→ **INSTRUCTIONS TO FOLLOW**
If a line in the entries below contains "mail", copy it.

Records from a collection:
Start of Block

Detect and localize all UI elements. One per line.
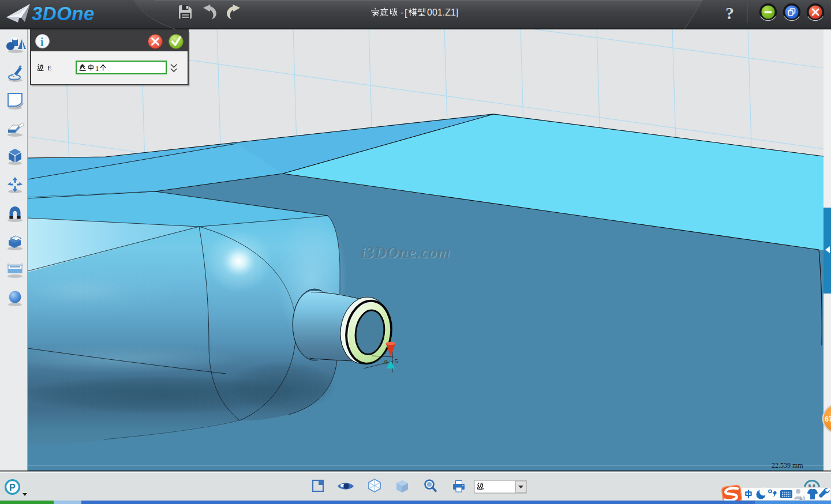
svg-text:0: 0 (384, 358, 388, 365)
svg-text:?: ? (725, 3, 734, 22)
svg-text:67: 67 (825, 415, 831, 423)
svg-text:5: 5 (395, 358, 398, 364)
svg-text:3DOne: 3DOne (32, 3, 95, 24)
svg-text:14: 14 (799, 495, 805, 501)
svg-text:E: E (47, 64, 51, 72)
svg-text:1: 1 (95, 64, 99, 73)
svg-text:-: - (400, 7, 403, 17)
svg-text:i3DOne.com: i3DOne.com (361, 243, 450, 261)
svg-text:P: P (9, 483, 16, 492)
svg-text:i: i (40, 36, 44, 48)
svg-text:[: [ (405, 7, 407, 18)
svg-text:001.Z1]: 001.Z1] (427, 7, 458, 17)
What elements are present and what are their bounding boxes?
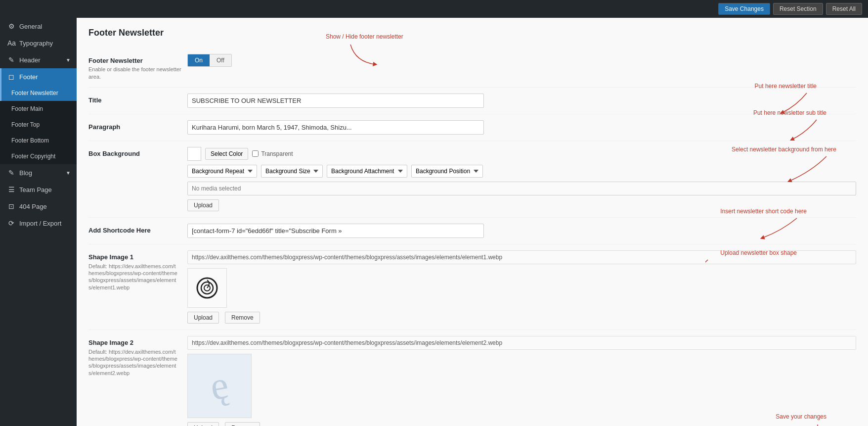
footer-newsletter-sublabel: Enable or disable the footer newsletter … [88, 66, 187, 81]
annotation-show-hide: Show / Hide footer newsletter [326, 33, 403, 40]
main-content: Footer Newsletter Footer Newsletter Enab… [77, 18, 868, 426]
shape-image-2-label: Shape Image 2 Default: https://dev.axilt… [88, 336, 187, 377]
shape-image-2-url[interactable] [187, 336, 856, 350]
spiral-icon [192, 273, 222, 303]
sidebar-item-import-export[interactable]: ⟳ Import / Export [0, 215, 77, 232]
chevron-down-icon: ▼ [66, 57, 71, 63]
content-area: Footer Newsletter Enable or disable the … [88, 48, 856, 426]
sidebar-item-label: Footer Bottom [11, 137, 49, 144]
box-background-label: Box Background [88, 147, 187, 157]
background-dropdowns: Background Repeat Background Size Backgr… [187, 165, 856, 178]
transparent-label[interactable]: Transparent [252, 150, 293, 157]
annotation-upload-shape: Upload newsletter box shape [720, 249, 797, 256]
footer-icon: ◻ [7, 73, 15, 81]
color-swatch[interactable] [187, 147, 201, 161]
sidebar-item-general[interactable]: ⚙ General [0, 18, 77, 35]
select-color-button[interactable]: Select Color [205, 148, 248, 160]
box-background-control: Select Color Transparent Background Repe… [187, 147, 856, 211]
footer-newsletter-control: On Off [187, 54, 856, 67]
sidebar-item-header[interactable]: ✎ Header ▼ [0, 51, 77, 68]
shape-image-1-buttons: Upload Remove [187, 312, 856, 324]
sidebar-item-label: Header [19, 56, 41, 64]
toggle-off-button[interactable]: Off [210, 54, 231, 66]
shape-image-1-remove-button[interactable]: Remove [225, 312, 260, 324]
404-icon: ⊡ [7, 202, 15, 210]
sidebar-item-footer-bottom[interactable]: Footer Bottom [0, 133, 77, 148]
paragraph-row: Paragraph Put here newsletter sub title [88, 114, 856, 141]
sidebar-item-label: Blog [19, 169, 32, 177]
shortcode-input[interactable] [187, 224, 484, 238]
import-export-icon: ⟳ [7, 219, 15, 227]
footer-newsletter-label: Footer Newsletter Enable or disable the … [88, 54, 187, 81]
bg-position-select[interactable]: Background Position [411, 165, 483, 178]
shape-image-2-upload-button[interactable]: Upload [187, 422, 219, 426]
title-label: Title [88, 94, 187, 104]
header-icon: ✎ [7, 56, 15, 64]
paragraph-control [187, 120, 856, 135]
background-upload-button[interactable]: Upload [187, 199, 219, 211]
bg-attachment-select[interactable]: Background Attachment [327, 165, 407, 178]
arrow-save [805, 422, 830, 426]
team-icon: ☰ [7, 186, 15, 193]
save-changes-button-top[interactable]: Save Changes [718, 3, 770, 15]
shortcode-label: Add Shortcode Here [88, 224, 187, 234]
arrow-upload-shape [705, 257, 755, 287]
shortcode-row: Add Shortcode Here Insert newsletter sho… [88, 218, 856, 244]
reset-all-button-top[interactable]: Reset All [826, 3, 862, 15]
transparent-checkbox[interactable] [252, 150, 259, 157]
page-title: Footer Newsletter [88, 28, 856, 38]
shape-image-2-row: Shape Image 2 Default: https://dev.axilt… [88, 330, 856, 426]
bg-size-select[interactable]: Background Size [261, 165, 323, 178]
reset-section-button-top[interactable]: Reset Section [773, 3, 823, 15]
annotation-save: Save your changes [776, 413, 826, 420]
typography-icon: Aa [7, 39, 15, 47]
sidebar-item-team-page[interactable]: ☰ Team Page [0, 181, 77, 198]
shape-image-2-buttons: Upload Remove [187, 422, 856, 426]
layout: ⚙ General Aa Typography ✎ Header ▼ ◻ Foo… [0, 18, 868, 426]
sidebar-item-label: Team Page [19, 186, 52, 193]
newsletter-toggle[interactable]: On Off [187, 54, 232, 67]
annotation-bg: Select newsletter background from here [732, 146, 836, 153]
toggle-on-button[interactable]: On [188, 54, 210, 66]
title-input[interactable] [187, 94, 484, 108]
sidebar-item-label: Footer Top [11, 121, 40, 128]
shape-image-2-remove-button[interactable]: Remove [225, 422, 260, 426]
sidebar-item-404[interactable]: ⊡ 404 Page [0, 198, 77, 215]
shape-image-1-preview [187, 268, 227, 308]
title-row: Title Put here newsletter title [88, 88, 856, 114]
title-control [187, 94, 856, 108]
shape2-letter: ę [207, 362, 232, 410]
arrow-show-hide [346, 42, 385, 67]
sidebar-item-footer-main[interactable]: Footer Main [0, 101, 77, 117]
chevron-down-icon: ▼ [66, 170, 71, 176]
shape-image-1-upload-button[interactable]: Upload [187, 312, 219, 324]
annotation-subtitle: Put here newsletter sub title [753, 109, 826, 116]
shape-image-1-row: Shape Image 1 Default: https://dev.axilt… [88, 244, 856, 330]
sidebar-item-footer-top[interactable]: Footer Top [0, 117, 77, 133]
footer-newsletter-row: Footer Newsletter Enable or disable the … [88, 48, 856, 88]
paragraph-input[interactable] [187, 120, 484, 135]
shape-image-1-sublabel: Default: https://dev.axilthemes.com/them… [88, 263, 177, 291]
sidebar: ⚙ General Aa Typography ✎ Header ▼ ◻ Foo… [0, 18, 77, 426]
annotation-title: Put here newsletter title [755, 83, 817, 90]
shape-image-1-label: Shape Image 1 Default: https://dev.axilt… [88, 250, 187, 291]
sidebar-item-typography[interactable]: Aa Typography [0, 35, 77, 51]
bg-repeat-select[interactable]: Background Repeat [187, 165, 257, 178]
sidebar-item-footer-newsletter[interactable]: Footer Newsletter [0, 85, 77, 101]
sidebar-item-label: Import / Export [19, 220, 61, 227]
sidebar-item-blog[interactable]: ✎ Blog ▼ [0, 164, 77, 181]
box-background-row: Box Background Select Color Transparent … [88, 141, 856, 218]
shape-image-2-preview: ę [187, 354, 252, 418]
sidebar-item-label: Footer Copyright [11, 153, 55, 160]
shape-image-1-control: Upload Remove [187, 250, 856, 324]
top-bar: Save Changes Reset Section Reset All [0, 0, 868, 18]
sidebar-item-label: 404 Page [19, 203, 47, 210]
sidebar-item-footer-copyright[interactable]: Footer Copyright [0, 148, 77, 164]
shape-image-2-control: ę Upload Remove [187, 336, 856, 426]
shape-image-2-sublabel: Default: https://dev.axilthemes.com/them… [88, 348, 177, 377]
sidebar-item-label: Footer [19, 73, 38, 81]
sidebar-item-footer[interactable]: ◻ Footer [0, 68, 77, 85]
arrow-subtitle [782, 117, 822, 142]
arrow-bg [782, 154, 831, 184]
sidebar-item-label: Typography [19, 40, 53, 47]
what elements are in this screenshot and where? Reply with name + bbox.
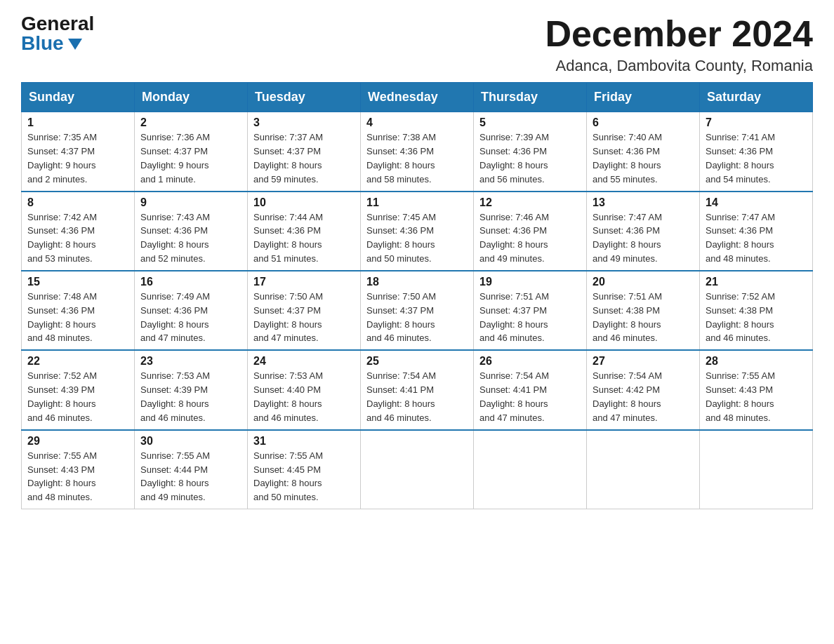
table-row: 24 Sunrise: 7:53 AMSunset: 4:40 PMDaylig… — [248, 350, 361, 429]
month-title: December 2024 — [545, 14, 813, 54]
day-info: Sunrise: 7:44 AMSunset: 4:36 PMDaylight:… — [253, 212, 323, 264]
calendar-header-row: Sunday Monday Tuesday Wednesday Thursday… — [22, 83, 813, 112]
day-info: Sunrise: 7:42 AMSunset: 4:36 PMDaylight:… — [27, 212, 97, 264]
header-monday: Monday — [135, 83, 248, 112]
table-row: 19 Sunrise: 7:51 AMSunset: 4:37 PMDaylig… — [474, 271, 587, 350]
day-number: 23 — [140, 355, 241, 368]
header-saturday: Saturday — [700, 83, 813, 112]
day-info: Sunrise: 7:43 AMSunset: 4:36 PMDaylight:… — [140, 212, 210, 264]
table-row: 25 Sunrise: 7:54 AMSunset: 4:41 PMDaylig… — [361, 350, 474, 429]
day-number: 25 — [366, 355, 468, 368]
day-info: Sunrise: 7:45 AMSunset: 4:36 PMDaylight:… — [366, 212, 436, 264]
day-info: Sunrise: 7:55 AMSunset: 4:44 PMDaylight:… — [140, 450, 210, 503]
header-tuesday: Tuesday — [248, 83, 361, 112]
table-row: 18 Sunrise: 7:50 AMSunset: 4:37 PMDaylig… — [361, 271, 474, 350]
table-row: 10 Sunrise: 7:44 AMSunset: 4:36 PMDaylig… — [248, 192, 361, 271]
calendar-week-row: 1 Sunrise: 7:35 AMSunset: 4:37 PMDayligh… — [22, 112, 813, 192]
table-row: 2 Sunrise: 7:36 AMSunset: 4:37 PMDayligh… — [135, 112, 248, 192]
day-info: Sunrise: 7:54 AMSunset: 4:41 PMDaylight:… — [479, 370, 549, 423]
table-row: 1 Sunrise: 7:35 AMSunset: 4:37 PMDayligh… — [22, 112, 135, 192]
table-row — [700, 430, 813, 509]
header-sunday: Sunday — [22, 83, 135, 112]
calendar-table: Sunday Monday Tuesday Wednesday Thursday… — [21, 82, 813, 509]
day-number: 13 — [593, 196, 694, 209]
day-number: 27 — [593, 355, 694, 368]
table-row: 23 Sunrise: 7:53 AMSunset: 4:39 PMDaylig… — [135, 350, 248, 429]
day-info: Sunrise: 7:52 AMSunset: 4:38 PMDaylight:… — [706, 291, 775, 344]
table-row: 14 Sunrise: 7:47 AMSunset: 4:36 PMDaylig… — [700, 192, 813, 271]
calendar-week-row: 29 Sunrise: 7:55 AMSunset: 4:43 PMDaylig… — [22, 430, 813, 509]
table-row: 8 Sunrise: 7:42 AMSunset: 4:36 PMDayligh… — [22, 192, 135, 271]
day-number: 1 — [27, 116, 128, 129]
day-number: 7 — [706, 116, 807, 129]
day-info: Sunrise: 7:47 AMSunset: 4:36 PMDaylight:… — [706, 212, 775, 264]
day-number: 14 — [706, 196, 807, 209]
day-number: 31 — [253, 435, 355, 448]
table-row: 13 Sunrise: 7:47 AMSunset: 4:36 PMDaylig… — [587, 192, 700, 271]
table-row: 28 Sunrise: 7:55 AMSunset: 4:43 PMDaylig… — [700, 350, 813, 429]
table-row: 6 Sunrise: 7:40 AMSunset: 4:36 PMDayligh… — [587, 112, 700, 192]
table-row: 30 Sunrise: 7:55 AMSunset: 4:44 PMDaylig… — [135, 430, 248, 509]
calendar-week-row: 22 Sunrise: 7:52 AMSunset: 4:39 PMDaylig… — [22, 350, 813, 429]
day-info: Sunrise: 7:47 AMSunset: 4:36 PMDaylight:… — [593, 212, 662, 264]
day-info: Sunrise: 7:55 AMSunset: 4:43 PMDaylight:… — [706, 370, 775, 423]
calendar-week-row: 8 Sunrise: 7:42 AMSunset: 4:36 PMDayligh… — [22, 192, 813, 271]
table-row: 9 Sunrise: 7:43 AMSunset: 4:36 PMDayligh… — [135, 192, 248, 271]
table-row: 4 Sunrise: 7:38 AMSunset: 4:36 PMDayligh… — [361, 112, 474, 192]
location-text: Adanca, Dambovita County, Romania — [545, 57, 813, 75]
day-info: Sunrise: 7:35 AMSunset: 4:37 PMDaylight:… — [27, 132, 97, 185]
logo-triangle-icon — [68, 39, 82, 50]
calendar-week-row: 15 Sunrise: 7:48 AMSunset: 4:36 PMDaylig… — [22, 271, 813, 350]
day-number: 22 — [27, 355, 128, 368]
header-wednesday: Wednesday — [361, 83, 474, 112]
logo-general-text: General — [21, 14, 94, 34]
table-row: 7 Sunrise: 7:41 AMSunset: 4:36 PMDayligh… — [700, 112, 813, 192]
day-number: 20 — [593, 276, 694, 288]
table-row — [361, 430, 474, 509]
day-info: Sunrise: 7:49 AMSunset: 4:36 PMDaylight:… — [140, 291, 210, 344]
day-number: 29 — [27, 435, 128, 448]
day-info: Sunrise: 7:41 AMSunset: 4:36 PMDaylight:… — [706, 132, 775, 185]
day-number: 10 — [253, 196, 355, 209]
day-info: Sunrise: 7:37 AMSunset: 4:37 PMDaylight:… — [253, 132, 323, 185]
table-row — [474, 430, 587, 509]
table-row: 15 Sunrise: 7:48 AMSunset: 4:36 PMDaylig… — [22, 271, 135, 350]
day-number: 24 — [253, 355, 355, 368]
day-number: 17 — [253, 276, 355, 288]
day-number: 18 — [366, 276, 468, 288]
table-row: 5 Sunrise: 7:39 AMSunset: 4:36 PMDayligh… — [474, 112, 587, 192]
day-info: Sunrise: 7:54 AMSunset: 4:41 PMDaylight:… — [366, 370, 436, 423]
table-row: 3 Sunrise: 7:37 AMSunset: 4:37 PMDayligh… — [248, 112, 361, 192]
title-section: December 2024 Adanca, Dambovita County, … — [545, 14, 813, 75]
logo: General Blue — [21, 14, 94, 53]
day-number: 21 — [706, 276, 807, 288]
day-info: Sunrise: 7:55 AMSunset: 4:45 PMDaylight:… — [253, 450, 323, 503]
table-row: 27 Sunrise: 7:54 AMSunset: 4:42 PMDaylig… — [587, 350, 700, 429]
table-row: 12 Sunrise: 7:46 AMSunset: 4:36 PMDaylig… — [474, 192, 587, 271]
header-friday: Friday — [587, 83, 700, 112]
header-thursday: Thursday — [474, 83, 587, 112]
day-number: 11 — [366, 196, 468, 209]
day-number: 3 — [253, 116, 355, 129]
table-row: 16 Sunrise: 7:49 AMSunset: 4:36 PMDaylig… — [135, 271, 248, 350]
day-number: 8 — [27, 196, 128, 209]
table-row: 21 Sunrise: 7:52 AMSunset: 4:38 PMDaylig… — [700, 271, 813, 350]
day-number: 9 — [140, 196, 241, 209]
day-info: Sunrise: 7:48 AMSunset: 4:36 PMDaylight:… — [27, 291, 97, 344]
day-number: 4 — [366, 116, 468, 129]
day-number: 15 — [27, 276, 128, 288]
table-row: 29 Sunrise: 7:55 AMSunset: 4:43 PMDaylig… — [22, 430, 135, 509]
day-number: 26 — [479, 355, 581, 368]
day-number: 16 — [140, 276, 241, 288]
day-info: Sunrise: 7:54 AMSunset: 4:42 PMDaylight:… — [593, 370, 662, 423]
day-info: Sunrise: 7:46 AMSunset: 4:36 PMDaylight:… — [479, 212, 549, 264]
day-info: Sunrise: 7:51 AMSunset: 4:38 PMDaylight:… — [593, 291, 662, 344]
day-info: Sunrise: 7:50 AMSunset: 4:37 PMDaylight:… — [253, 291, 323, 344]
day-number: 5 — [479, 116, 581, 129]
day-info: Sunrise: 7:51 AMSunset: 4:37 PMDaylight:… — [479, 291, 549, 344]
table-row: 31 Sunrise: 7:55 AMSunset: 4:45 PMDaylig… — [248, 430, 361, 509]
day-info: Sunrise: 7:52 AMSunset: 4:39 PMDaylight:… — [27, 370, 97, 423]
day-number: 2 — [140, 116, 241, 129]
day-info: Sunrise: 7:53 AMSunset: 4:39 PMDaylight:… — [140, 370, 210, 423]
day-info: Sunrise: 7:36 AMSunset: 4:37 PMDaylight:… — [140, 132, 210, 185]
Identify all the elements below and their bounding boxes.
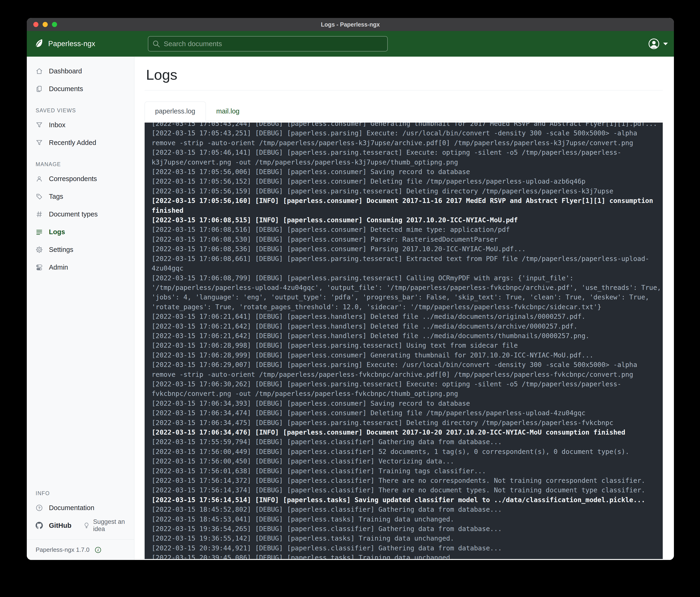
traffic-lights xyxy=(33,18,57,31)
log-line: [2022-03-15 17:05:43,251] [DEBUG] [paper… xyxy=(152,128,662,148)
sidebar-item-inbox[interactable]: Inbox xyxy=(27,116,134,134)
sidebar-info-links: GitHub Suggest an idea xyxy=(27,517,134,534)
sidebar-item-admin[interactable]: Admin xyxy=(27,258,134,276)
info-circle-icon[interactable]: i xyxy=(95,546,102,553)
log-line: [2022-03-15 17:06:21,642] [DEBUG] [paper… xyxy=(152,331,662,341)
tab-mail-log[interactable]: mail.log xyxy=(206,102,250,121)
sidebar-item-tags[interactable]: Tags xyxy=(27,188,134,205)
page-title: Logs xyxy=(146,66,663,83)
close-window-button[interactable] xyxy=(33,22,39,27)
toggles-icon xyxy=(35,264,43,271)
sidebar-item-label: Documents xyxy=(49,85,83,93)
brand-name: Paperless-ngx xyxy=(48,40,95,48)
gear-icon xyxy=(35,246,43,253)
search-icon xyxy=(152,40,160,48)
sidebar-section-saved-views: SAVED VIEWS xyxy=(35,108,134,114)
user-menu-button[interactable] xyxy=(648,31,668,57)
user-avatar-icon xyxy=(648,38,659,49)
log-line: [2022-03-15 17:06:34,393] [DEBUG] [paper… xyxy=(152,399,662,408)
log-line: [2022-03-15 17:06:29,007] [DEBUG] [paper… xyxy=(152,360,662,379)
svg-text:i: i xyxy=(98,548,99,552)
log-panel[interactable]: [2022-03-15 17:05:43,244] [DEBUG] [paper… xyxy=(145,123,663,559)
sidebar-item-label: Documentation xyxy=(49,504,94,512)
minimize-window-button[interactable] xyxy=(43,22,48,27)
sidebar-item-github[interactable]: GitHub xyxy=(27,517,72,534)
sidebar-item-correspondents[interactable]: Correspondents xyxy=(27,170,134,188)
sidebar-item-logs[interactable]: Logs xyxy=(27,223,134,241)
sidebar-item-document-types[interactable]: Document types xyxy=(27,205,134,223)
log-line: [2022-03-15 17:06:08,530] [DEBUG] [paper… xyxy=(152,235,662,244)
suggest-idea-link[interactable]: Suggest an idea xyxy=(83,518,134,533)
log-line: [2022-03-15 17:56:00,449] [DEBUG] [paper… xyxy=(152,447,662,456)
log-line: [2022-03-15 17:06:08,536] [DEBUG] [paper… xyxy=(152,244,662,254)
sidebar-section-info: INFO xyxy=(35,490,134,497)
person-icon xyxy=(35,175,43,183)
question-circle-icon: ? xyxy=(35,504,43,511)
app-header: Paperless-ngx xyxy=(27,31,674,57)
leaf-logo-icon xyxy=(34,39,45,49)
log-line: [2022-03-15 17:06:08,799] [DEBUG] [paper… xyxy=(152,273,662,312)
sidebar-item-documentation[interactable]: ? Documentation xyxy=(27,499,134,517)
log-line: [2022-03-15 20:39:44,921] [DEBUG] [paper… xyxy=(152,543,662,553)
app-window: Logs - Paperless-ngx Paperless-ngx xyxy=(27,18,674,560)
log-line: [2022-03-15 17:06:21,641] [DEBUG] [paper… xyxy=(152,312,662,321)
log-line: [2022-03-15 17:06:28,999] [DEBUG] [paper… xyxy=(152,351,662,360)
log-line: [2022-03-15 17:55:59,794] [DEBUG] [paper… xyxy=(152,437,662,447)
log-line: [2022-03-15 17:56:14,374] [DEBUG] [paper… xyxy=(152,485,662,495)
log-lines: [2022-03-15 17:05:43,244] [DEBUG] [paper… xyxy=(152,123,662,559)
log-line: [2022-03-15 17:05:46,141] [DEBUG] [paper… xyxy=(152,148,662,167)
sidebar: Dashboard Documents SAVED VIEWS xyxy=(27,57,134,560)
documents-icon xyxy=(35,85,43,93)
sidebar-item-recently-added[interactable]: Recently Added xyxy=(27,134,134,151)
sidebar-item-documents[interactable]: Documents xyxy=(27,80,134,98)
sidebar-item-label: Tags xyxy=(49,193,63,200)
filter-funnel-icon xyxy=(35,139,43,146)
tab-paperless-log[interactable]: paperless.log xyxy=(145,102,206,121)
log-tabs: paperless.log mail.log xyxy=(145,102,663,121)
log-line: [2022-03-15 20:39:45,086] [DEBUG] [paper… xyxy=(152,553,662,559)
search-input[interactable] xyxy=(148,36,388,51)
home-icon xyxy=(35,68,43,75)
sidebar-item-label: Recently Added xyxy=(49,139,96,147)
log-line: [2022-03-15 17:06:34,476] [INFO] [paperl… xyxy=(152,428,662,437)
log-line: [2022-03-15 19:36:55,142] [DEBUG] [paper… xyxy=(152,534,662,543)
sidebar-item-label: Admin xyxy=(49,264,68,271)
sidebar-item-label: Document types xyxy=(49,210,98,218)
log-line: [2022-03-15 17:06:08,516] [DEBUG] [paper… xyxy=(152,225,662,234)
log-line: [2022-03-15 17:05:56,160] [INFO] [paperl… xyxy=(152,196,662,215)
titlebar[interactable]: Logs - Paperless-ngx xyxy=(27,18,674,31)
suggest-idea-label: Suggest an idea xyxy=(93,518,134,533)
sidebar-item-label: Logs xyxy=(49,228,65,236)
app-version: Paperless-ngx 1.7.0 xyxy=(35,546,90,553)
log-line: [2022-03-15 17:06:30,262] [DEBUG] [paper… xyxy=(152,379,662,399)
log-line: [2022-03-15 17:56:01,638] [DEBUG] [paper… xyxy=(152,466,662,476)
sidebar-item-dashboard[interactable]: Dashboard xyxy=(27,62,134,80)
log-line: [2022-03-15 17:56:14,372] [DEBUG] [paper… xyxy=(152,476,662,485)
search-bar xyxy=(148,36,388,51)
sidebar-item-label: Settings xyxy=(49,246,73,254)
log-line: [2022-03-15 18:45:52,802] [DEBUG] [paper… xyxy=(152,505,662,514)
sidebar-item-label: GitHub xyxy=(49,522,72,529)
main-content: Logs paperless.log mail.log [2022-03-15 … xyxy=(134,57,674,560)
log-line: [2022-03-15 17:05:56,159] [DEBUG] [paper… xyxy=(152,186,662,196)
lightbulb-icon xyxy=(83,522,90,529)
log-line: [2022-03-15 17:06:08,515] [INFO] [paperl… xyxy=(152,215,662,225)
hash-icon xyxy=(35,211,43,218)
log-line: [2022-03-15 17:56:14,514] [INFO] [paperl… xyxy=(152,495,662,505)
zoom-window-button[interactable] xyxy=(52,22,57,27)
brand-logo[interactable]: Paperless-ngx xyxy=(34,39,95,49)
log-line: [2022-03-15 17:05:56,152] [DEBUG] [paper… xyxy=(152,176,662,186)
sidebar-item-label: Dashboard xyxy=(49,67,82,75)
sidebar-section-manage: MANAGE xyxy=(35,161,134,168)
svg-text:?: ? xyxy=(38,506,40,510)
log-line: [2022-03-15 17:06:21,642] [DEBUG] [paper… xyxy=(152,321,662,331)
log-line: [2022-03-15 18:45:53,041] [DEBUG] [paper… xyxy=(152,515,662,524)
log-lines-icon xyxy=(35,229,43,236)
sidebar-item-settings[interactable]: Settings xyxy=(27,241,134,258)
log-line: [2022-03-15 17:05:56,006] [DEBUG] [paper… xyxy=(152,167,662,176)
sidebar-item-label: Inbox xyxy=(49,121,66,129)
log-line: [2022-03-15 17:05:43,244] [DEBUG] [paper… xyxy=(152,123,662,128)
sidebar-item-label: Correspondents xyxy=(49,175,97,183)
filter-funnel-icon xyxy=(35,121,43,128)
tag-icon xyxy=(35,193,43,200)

End of Block

→ **SOLUTION FOR THIS TASK**
tab-mail-log[interactable]: mail.log xyxy=(206,102,250,121)
log-tabs: paperless.log mail.log xyxy=(145,102,663,121)
main-content: Logs paperless.log mail.log [2022-03-15 … xyxy=(134,57,674,560)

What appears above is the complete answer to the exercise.